» Material for the task:

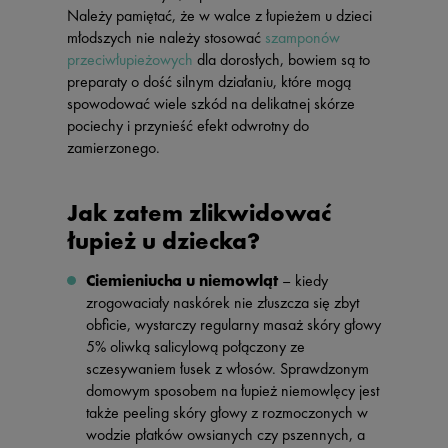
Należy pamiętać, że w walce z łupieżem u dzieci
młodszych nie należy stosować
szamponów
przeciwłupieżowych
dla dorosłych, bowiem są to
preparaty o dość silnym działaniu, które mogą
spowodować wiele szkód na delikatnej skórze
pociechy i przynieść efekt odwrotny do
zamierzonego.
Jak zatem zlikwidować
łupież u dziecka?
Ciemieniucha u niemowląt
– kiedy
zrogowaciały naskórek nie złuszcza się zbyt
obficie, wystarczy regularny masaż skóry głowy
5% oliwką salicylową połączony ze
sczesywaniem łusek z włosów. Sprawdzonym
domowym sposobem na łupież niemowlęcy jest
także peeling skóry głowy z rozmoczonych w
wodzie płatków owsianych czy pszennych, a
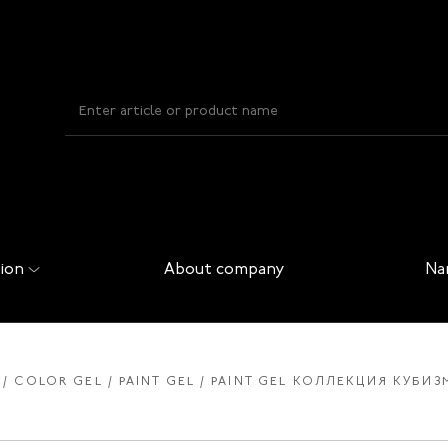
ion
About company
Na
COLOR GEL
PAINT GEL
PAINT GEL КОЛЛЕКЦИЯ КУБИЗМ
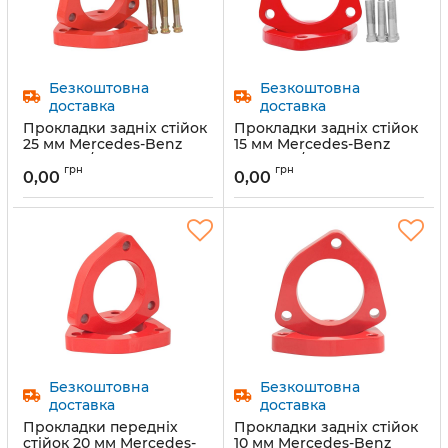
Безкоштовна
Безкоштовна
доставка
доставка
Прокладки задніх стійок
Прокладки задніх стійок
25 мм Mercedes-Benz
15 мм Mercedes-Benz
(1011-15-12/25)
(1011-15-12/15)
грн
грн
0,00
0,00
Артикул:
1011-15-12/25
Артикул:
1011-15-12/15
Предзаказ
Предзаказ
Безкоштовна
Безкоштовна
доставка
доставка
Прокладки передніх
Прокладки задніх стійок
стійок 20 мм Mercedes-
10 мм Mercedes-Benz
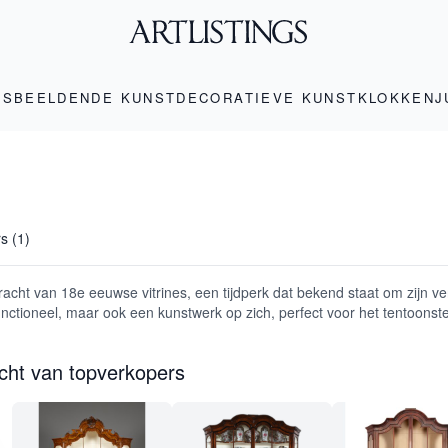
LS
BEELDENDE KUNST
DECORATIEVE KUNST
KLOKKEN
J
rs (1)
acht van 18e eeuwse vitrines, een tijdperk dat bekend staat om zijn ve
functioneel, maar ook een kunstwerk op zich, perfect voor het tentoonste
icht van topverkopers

* * *

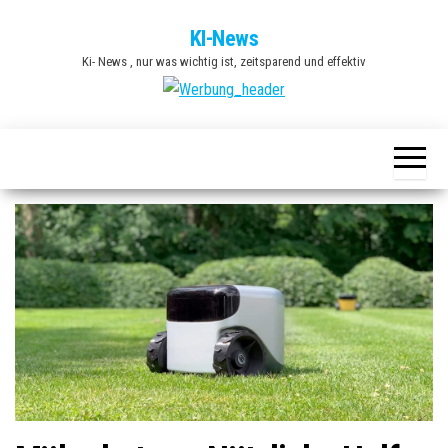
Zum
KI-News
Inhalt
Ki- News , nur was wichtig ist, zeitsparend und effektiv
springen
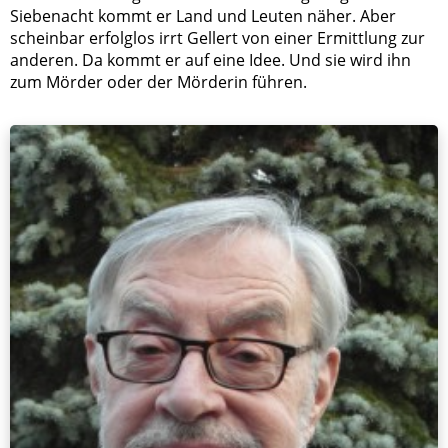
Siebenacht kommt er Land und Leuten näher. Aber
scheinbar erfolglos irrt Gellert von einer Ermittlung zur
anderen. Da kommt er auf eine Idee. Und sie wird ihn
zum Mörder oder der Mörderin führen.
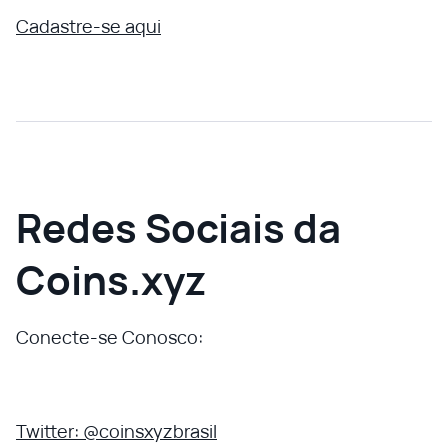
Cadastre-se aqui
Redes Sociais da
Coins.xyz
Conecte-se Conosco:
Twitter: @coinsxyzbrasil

» Assignment:
Look above for the line with "10 мм Mercedes-Benz" and the line with "icht van topverkopers"; set down those two lines and all lines between them exactly, without pictures and without anything else.

» Expected answer:
10 мм Mercedes-Benz
LS
BEELDENDE KUNST
DECORATIEVE KUNST
KLOKKEN
J
rs (1)
acht van 18e eeuwse vitrines, een tijdperk dat bekend staat om zijn ve
functioneel, maar ook een kunstwerk op zich, perfect voor het tentoonste
icht van topverkopers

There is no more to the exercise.